======== INFORMATION PROVIDED ========

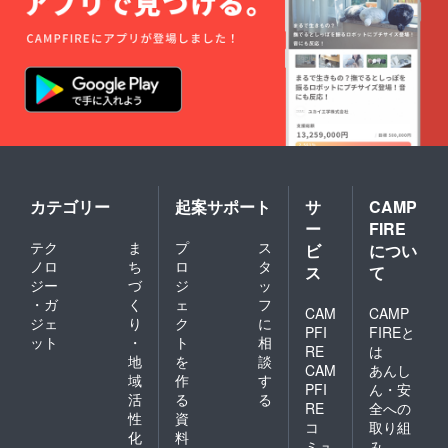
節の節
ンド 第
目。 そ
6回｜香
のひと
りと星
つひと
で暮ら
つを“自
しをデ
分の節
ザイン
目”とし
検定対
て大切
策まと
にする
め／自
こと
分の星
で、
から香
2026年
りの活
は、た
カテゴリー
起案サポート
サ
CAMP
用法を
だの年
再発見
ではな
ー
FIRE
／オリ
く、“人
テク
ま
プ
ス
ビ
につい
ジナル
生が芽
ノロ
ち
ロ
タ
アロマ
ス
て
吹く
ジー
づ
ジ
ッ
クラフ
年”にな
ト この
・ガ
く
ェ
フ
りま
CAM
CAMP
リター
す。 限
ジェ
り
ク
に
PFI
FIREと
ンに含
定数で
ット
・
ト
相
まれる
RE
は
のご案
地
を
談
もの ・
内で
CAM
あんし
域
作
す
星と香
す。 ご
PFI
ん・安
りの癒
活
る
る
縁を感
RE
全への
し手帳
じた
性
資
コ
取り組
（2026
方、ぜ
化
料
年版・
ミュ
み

========
======== INFORMATION PROVIDED ========

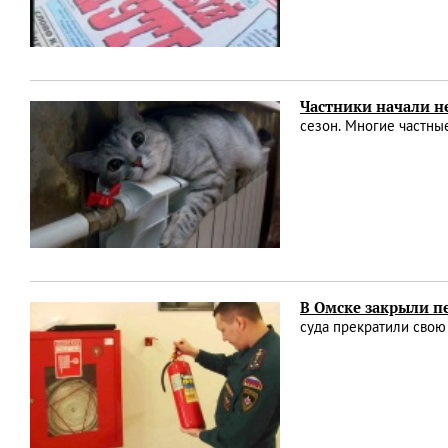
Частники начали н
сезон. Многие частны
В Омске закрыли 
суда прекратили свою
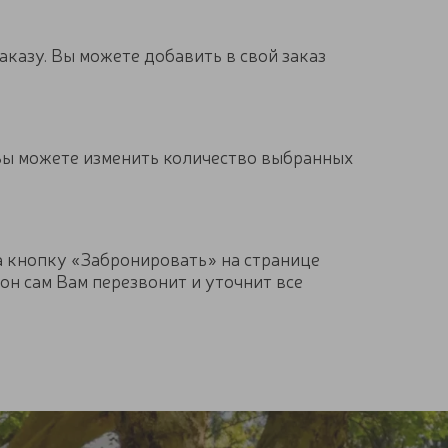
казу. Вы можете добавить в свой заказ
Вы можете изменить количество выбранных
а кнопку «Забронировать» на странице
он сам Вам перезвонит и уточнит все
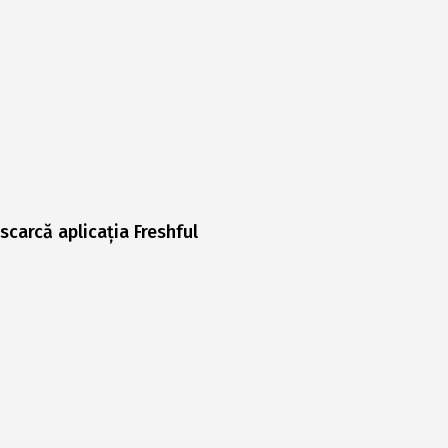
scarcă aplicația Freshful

========
======== INFORMATION PROVIDED ========

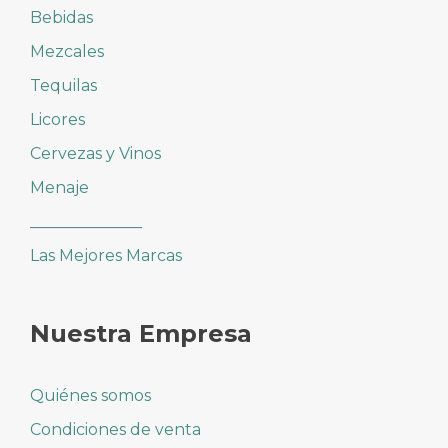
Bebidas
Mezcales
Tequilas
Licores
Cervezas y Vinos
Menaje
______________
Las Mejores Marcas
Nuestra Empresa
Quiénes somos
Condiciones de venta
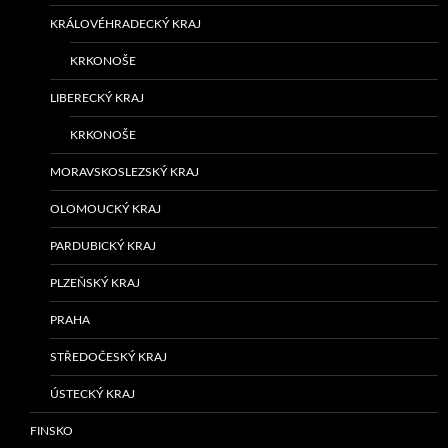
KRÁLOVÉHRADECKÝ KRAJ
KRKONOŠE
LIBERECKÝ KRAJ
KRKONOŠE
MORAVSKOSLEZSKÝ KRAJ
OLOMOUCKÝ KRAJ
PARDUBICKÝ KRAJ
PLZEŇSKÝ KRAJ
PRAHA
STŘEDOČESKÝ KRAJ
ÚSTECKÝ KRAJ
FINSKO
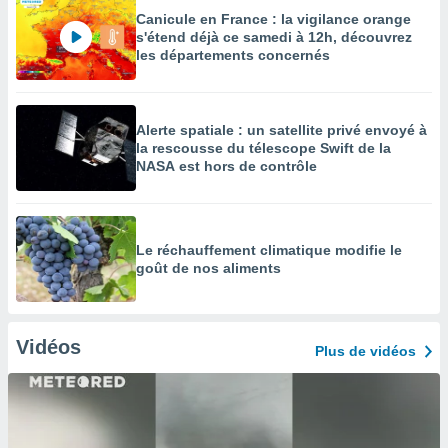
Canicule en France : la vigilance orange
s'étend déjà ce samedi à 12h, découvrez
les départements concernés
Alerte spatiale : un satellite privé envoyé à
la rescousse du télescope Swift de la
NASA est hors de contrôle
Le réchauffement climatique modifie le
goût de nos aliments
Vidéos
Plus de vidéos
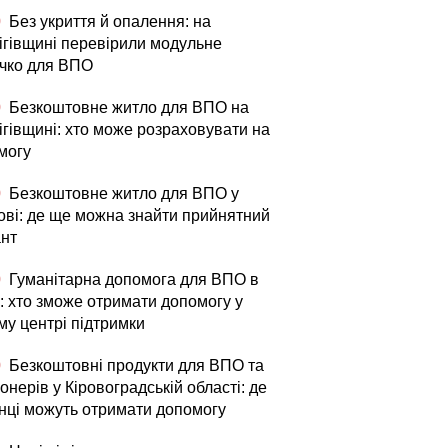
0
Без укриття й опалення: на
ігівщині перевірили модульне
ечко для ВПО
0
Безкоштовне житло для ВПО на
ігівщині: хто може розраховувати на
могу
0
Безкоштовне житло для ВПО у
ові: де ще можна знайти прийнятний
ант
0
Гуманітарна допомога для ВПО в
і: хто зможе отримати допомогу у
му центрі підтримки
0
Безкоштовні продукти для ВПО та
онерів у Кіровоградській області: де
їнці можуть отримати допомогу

========

(ACTIVITY):
Using the data above, give again exactly the lines starting at the one holding "В Омске закрыли" and ending at the one holding "scarcă aplicația Freshful", inclusive, and nothing more. Omit the pictures.

(SOLVED PROBLEM):
В Омске закрыли 
суда прекратили свою
казу. Вы можете добавить в свой заказ
Вы можете изменить количество выбранных
а кнопку «Забронировать» на странице
он сам Вам перезвонит и уточнит все
scarcă aplicația Freshful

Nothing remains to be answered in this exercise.